5. En quatrième lieu, il est constant que dans un premier temps, c'est la copie d'un autre candidat qui a été communiquée par erreur à la requérante, en ce qui concerne l'épreuve d'étude de cas intégrée à visée professionnelle. Toutefois, il ressort des pièces du dossier que cette erreur a été corrigée dans la même journée du 25 février 2022 et Mme B, si elle conteste l'appréciation de la valeur de sa copie, ne conteste pas sérieusement en revanche qu'elle a aussi obtenu la note de 12/40, soit 6/20. La circonstance qu'une autre copie, communiquée par erreur à la requérante, ait obtenu la même note, n'est pas de nature à établir que la note de la requérante n'a pas été correctement portée à la connaissance du jury ou qu'aurait été méconnus des principes d'égalité de traitement des élèves, d'équité et d'impartialité de la notation. Il en va de même du fait qu'elle n'a obtenu le détail de sa notation que par une reproduction par courriel de sorte que le moyen tiré du vice de procédure sur ce point doit être écarté.

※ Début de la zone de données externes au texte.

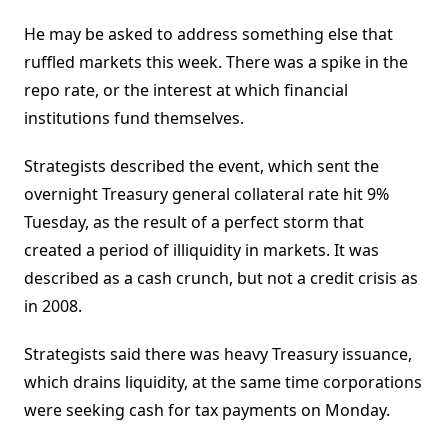
He may be asked to address something else that
ruffled markets this week. There was a spike in the
repo rate, or the interest at which financial
institutions fund themselves.
Strategists described the event, which sent the
overnight Treasury general collateral rate hit 9%
Tuesday, as the result of a perfect storm that
created a period of illiquidity in markets. It was
described as a cash crunch, but not a credit crisis as
in 2008.
Strategists said there was heavy Treasury issuance,
which drains liquidity, at the same time corporations
were seeking cash for tax payments on Monday.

6. En cinquième lieu, aux termes de l'article 6 de l'arrêté du 20 avril 2016 relatif à la formation initiale et à la formation d'adaptation à l'emploi des inspecteurs de l'action sanitaire et sociale : " Lorsque l'inspecteur-élève effectue son stage d'exercice professionnel, il est placé auprès d'un maître de stage membre du corps de l'inspection de l'action sanitaire et sociale ou de niveau équivalent. / Le directeur de l'Ecole des hautes études en santé publique élabore à son intention un guide du maître de stage précisant son rôle et les modalités d'évaluation et d'accompagnement de l'inspecteur-élève. / La note de stage est attribuée par le directeur de l'Ecole des hautes études en santé publique à partir des évaluations formulées par le maître de stage. La note de stage traduit l'implication de l'élève ainsi que son adaptation au milieu professionnel et aux missions des inspecteurs de l'action sanitaire et sociale. ".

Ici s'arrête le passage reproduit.